U.S. forces will remain in Anbar, for the time being, as partners with Iraq’s army and police.

. . . Visiting Iraqi Defense Minister Abdul-Qader al-Obeidi, appearing with Gates, also mentioned the turnaround in Anbar. He asserted that the situation has improved to the point where Iraqi forces are able to fight on their own, although that is a view not shared by U.S. commanders.

“I can say that the Anbar province, which was the hottest area of Iraq, does not now need any (U.S.) forces because the (number) of the attacks is now zero for months now, the Iraqi minister said, speaking through an interpreter.

As recently as 18 months ago Anbar was the central stronghold of al- Qaida in Iraq, the shadowy insurgent group that U.S. officials say is largely led by foreign terrorists but populated mainly by Iraqis.

What recently has developed into a broad-based backlash against al- Qaida among Iraq’s Sunni Arab community began in Anbar in late 2006. Americans recruited Sunni sheiks to help oust al-Qaida from their home turf, and the movement spread to former militants who once fought U.S. and Iraqi soldiers.

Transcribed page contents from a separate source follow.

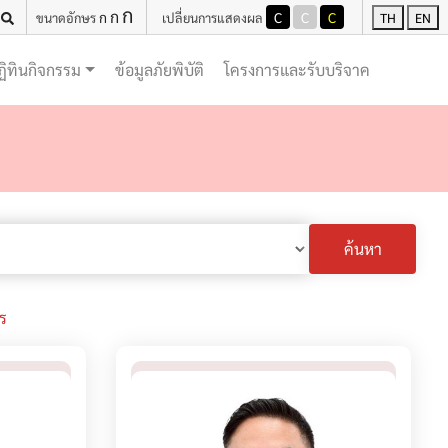
ก
ก
ก
C
C
C
ขนาดอักษร
เปลี่ยนการแสดงผล
TH
EN
(current)
(current)
ฏิทินกิจกรรม
ข้อมูลภัยพิบัติ
โครงการและรับบริจาค
ค้นหา
ร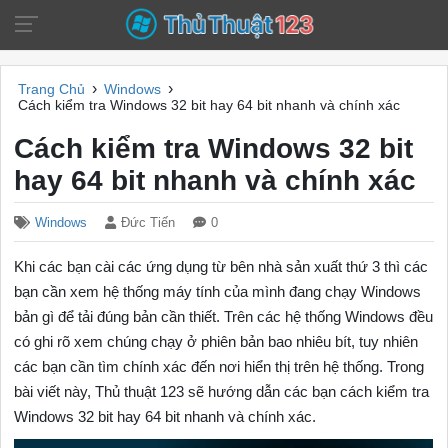
›
›
Trang Chủ
Windows
Cách kiểm tra Windows 32 bit hay 64 bit nhanh và chính xác
Cách kiểm tra Windows 32 bit
hay 64 bit nhanh và chính xác
Windows
Đức Tiến
0
Khi các bạn cài các ứng dụng từ bên nhà sản xuất thứ 3 thì các
bạn cần xem hệ thống máy tính của mình đang chạy Windows
bản gì để tải đúng bản cần thiết. Trên các hệ thống Windows đều
có ghi rõ xem chúng chạy ở phiên bản bao nhiêu bít, tuy nhiên
các bạn cần tìm chính xác đến nơi hiển thị trên hệ thống. Trong
bài viết này, Thủ thuật 123 sẽ hướng dẫn các bạn cách kiểm tra
Windows 32 bit hay 64 bit nhanh và chính xác.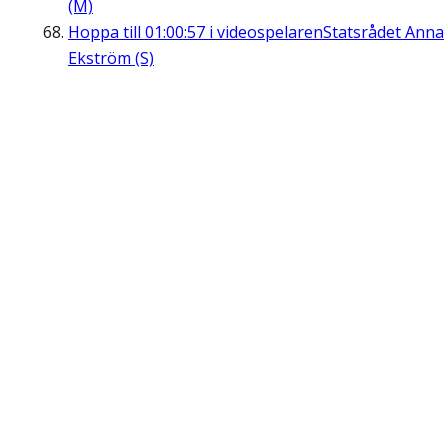
(M)
Hoppa till
01:00:57
i videospelaren
Statsrådet Anna
Ekström (S)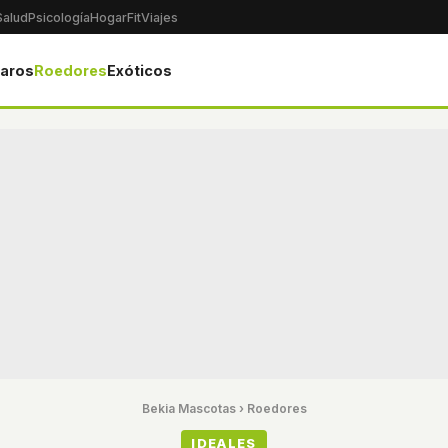
Salud
Psicología
Hogar
Fit
Viajes
jaros
Roedores
Exóticos
Bekia Mascotas
›
Roedores
IDEALES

Gaskin, who is scheduled to return to his home base at Camp Lejeune, N.C., in February when he is replaced by Marine Maj. Gen. John Kelly from Camp Pendleton, Calif., arrived in Anbar in February 2007. That was a turning point in the security situation in the provincial capital of Ramadi. The city is now largely pacified—a state of affairs that few would have predicted a year ago.

Referring to the decision to return all of Anbar to Iraqi provincial control in March, Gaskin, recalling the unsettled situation he faced when first arriving, said, “I didn’t expect it to happen so fast.”